Yazar, senarist, yapımcı ve ikinci filmiyle yönetmen Alex Garland'ın, Jeff VanderMeer romanından senaryosunu yazdığı, 2014'teki Ex Machina'dan sonra ikinci kez yönetmen koltuğuna oturduğu Annihilation, Marvel, DC, Star Wars gibi gündemlerle ve popüler kaygılarla iyice içi boşaltılan, kabak tadı veren fantastik bilim kurgu türüne Arrival misali yeni bir soluk katmaya oynayan filmlerden. Sırf bu yüzden bile saygıyı hak ettiği söylenebilir. Tabii Arrival veya Ex Machina'da olduğu gibi bilim kurgu / gizem yapımlarının olmazsa olmaz arızalarına sahip oluşu bu saygıyı zedelememeli. Çünkü fantastik popcorn filmlerden farklı olarak daha ciddi, gizemli, teori ürettiren, en mühimi de gerçeküstü bir karamsarlıkla geleceğe dair gerçek endişeler üretebilen filmler bunlar. Isaac Asimov, Philip K. Dick, Ursula K. Le Guin gibi bilim kurgu ve fantezi edebiyatının ufku geniş ustalarının okuyucuyu esere dahil etme, eser boyunca onu takip etme, sonuçta teknoloji ile olduğu kadar doğa - insan ilişkisindeki konumunu da ona sorgulatma becerisi, bu tavır ve tarzın şekillenmesinde önemli bir role sahip. Garland da bu şekillenmeden nasibini almış, sinema metinlerindeki yansımalarını incelemiş, başka tarzlardan beslenmek suretiyle kendi tarzını arayan bir adam. Söz konusu arızalarıyla beraber bazı açılardan yavaş yavaş bulmaya başladığı da söylenebilir.

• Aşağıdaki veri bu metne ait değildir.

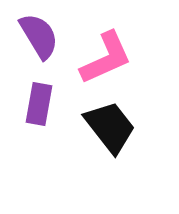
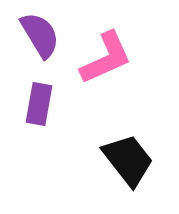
purple semicircle: moved 1 px right, 1 px up
black trapezoid: moved 18 px right, 33 px down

Annihilation'ı tarif ederken başta Stalker olmak üzere sinema tarihindeki birtakım filmlerin referans olarak kullanılması, bu tip tartışmalı filmleri tartışmanın doğasında var. Örneğin birinin Lena - Ripley benzetmesini film için olumlu bulmasına rağmen, başka birinin ucuz taklit olarak algılaması filmle kurulan bağlarla ilgili. Filmde bunun gibi pekçok ikilem pusuda bekliyor. Fakat asıl üzerinde durulan nokta, dünyayı yavaş yavaş yutmaya başlayan bu anormal doğaüstü atmosferin günümüz bilimsel yetkinliklerinin dışında kalmış bilinmezliği üzerine beyin fırtınaları yaratma kapasitesi. Daha doğrusu bu kapasitenin sınırlarının zorlanması. Yani gelsin teoriler, gitsin komplolar. Zira film kendini ancak bu şekilde 115 dakikalık süresinin dışına farklı suretlerle taşıyabilir. "Uzaylılar dünyayı istila etse, yapay zeka kontrolü ele alıp casus misali topluma karışsa ya da hafızalarımızı sildirip geçmişimizi unutabilsek" benzeri fantezilerin asla tek bir karşılığı, tek bir yorumlanış şekli yok. Annihilation'ın sunduğu şey ise, biyolojik sınırların kalkmış olduğu, birbirlerinin genlerine müdahale edebilen, böylece birbirlerini taklit edebilen insan, hayvan, bitki topluluğunun can bulduğu anormal bir atmosferin gittikçe büyüyerek normal yaşamı tehdit eder hale gelmesi. Yani oldukça iddialı bir mesele. Arrival'ın bilim kurgu yapılanmasında bile sadece iletişim ve ona bağlı yan kollara temas edilirken, Annihilation ömre bedel bir fanteziyi zemin ediniyor.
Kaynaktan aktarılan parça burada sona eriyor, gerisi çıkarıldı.